In their absence, Mr. Kazikabeer had divided up the Pashtun refugees’ land among his supporters, none of whom intended to return it to the original owners.
Four years after their unwelcome return, the refugees are free to come and go from the prison, but with no place else to go, they now live in the jailhouse. A government court ordered the return of their lands about eight months ago, but the local government says it is unable to enforce the decision.
“If this situation continues much longer, I think all of us will be forced to fight the government,” says Zahir. “I believe that Pashtuns all over the north have faced the same situation and that is why they’re now in the Taliban.”
Local militias rise to protect ethnic groups
In addition to land disputes like Zahir’s, local governments began raising militia groups to supplement security in the region. The militias are composed almost exclusively of members of the same ethnic group and tend to be loyal to that group alone.
During the parliamentary elections this fall, Pashtuns in the north complained that Uzbek and Tajik militias stopped them from reaching the polls. Now there is only one Pashtun member of parliament for the 11 northern provinces.

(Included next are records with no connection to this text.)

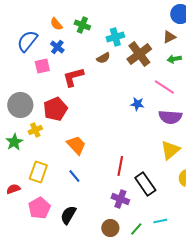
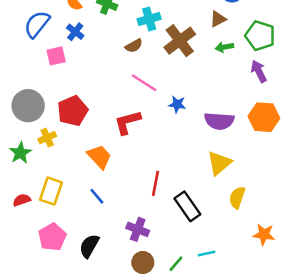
red L-shape: (73, 77) -> (127, 122), moved
pink line: (164, 87) -> (144, 83), moved
red semicircle: (13, 189) -> (22, 200), moved
purple cross: (120, 199) -> (138, 229), moved

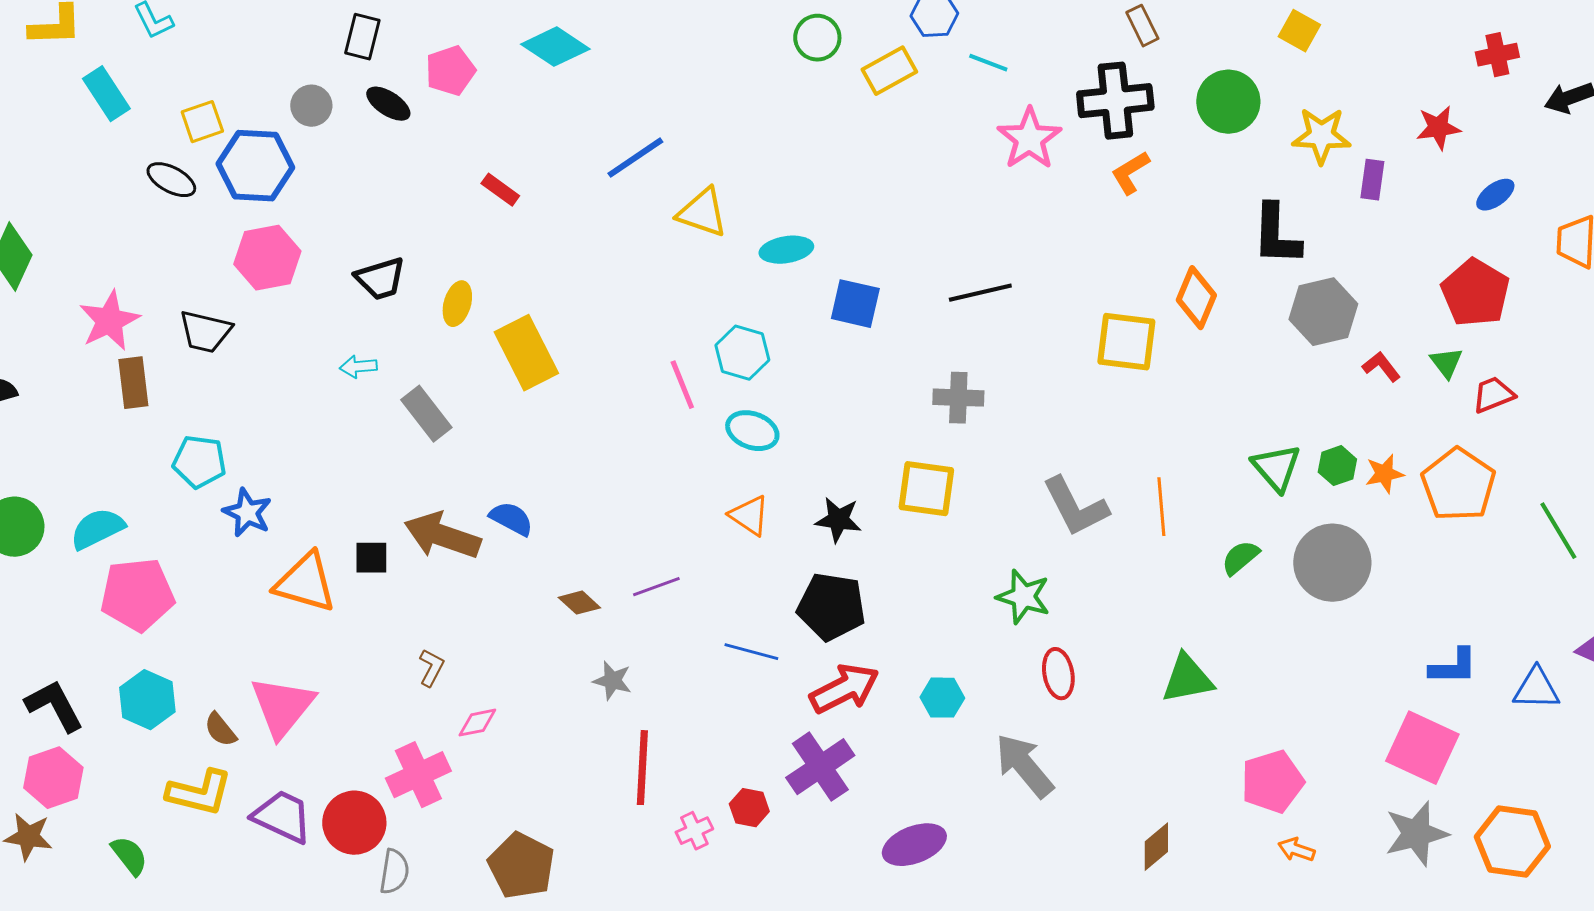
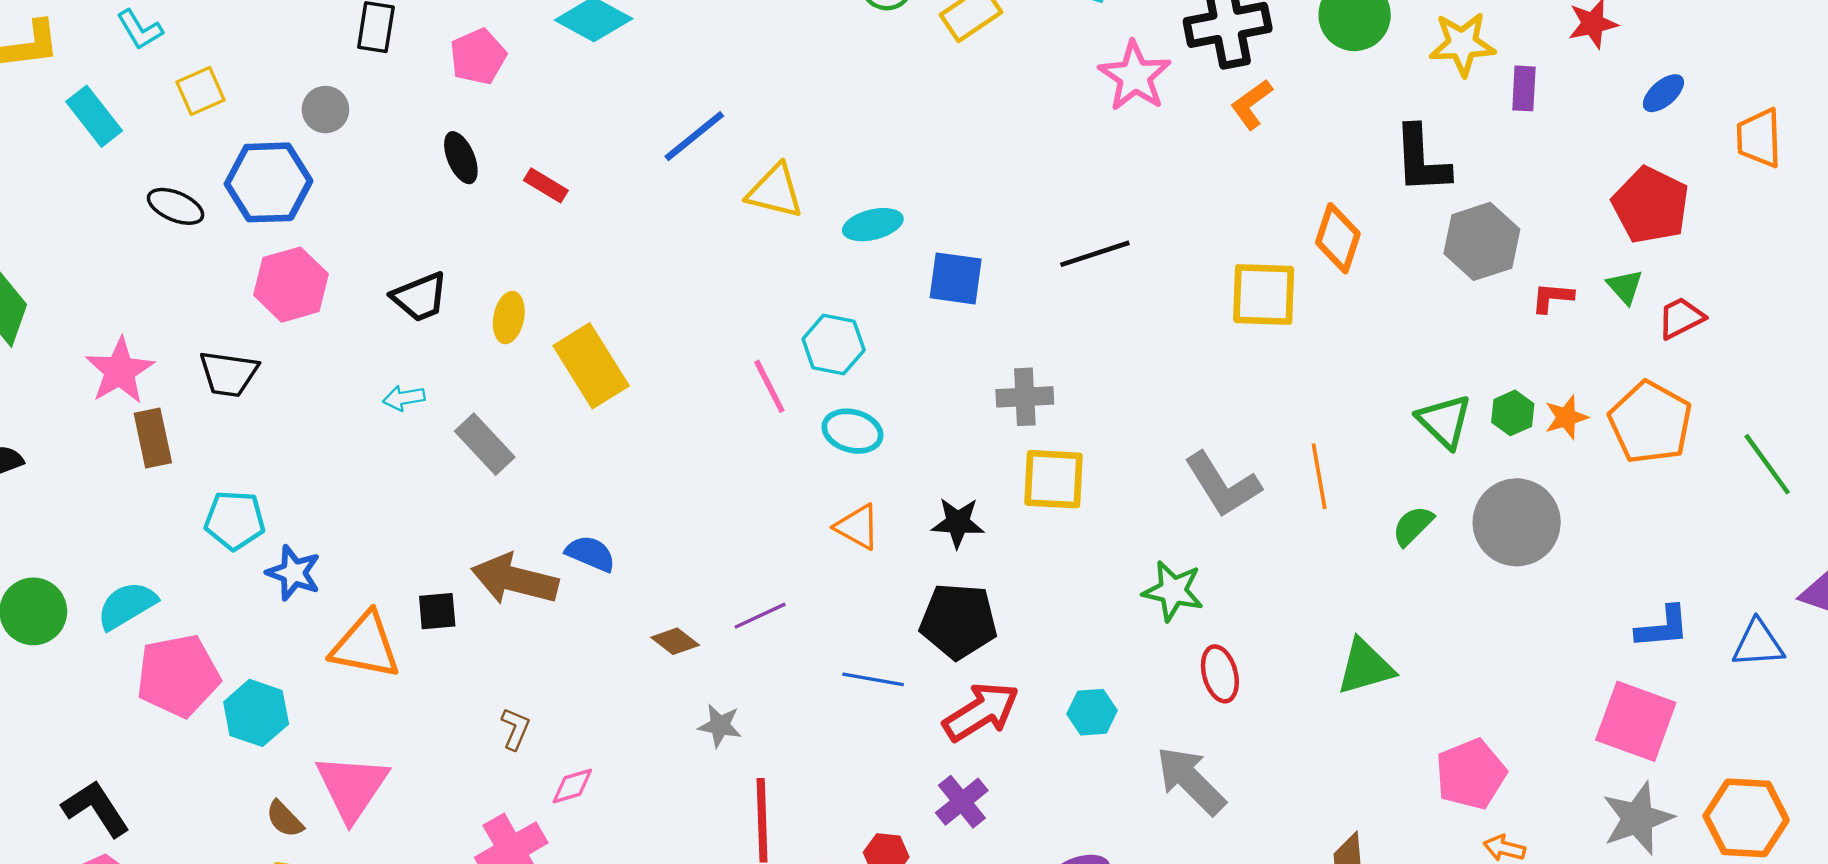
black ellipse: (388, 104) -> (461, 158), moved, turned 39
yellow square: (202, 122) -> (201, 91), moved
red L-shape: (1381, 367) -> (1552, 297), turned -42
gray cross: (958, 398) -> (1025, 397), moved
cyan hexagon: (147, 700) -> (256, 713), moved
purple cross: (820, 767) -> (962, 802), size x0.7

“When one is ignored like this and doesn’t hold any positions in the government, the enemy will benefit from the situation and work with the minority,” says Asadullah Omar Khel, a tribal leader in the Chahar Dara district of Kunduz Province. “If the situation keeps going like this, I’m afraid there will be a war between the different parties and ethnic groups.”
Unlike the south, where NATO and Afghan government forces have experienced the heaviest resistance, the problem in the north is mostly an internal power struggle. Without serious action on the part of the Afghan government, a number of northerners say they worry that the situation could spiral down into another civil war.
“I think the foreigners will not be able to solve this problem, it needs an internal solution from inside Afghanistan,” says Mohammed Awrang, a Tajik member of parliament from Badakshan province. “The Afghan sides should try hard to reconcile with the Taliban. This is the only solution for this cancer that has overtaken our country.”